**Exercise brief**
Through the line that contains "de plastic erau", return the data below exactly, starting at its first line; leave the rest out.

**Excerpted data**
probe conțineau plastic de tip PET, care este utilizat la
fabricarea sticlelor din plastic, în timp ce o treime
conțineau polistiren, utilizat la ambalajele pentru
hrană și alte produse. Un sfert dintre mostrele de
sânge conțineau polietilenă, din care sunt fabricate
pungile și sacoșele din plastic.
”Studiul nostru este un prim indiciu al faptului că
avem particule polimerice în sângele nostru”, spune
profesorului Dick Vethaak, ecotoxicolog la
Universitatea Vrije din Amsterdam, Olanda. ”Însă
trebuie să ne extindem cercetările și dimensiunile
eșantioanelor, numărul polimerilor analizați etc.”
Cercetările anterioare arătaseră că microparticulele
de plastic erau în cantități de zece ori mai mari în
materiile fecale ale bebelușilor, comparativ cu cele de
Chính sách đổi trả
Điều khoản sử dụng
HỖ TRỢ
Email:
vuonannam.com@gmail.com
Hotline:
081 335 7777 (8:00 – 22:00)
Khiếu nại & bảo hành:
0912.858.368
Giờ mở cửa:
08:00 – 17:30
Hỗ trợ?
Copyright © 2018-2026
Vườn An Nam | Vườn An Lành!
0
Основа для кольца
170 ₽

**Output for this exercise**
probe conțineau plastic de tip PET, care este utilizat la
fabricarea sticlelor din plastic, în timp ce o treime
conțineau polistiren, utilizat la ambalajele pentru
hrană și alte produse. Un sfert dintre mostrele de
sânge conțineau polietilenă, din care sunt fabricate
pungile și sacoșele din plastic.
”Studiul nostru este un prim indiciu al faptului că
avem particule polimerice în sângele nostru”, spune
profesorului Dick Vethaak, ecotoxicolog la
Universitatea Vrije din Amsterdam, Olanda. ”Însă
trebuie să ne extindem cercetările și dimensiunile
eșantioanelor, numărul polimerilor analizați etc.”
Cercetările anterioare arătaseră că microparticulele
de plastic erau în cantități de zece ori mai mari în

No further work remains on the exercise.